Hachette (tome Ip. 84-95).

CHAPITRE VIII.

SEPT LETTRES DU SALE ALPHABET.

Le 17 février brilla pur et resplendissant, et le soleil d’un ciel glacial rayonnait sur les fenêtres du Palais de Justice où Richard Marwood attendait le jugement qui devait décider de sa vie.

Jamais peut-être ce Palais de Justice n’avait vu une affluence aussi considérable ; jamais peut-être il n’y avait eu dans Slopperton une préoccupation pareille à celle que faisait naître en ce jour l’attente de l’issue du procès de Richard Marwood.

Les rayons du soleil, pénétrant par les croisées, semblaient tomber plus froids et plus éclatants sur le visage pâle et défait du prisonnier qui était sur le banc des accusés.

Une torture mentale de trois mois avait accompli son œuvre, et écrit ses ravages sur cette figure jeune et autrefois radieuse, en caractères tels que le temps, dans sa marche naturelle et paisible, eût mis des années pour laisser de pareilles traces. Mais il était calme en ce jour : c’était le calme du désespoir qui a perdu toute espérance. L’incertitude l’avait épuisé ; mais il en avait fini avec l’incertitude, et il sentait que son destin était fixé, à moins que le Ciel, infini dans sa puissance et dans sa miséricorde, ne suscitât, comme par un miracle, sur cette terre, un instrument pour le sauver.

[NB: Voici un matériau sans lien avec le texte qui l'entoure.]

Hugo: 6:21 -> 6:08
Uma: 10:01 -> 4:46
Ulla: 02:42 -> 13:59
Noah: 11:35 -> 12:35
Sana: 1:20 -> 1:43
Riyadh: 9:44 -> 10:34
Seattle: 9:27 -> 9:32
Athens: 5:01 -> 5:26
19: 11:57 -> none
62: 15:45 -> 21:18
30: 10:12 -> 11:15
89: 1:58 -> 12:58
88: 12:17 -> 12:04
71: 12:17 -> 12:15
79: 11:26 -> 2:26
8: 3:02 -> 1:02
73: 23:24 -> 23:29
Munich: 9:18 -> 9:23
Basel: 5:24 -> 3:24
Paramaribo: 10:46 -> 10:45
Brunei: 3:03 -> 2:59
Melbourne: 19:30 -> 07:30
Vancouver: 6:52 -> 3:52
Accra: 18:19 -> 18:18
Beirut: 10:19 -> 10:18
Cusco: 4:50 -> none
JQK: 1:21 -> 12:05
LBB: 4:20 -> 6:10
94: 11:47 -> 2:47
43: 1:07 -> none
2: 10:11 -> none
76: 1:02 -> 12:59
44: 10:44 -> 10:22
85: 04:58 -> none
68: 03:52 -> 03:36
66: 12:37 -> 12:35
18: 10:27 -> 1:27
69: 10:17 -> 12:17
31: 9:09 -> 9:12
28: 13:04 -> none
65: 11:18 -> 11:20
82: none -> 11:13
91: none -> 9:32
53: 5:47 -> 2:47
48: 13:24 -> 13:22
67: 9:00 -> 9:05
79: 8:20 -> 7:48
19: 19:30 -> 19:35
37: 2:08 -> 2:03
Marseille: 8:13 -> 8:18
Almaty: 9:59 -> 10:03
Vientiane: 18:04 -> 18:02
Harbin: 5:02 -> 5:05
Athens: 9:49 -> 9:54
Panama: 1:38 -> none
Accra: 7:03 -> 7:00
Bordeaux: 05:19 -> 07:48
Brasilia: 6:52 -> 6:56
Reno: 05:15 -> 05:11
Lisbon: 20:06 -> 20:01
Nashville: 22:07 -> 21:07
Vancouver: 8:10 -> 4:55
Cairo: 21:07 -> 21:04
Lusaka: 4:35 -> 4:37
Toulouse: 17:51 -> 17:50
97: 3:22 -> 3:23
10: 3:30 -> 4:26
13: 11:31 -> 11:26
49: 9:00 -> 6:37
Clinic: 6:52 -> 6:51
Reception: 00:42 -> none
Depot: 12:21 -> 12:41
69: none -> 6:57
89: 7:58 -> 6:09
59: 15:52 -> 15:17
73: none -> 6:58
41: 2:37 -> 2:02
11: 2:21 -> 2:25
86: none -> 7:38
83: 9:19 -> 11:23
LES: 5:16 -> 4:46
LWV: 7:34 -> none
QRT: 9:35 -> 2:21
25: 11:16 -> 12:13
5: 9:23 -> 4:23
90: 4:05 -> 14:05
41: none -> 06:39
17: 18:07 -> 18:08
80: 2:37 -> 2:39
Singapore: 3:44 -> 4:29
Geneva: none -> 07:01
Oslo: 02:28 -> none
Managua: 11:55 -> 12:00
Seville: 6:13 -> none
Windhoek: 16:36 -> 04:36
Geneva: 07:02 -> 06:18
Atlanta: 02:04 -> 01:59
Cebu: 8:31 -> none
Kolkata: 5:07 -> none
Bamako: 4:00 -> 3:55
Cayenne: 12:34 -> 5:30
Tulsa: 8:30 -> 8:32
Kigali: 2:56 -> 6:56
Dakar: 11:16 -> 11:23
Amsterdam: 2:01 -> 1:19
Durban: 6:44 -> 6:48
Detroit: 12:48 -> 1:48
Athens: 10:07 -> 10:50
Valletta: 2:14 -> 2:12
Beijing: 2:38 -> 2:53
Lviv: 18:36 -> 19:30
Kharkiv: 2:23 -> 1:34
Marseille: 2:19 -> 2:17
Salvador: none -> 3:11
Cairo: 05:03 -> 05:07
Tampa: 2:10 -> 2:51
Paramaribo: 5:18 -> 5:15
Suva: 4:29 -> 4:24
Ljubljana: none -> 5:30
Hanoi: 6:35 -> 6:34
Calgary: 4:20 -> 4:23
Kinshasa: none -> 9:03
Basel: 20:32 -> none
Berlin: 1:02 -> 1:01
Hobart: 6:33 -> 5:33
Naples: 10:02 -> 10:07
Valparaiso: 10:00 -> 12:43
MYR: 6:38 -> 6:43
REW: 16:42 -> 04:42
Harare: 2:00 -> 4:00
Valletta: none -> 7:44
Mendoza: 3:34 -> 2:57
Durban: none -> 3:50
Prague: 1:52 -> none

La salle d’audience était comme une mer de visages passionnés, car ce procès était pour les spectateurs comme une partie de jeu, dans laquelle l’avocat poursuivant, le juge et le jury jouaient contre le prisonnier, dont la vie était l’enjeu.

Il n’y avait qu’un seul sentiment dans cette vaste assemblée : c’était que l’accusé perdrait dans cette lugubre partie, et qu’il méritait bien de perdre.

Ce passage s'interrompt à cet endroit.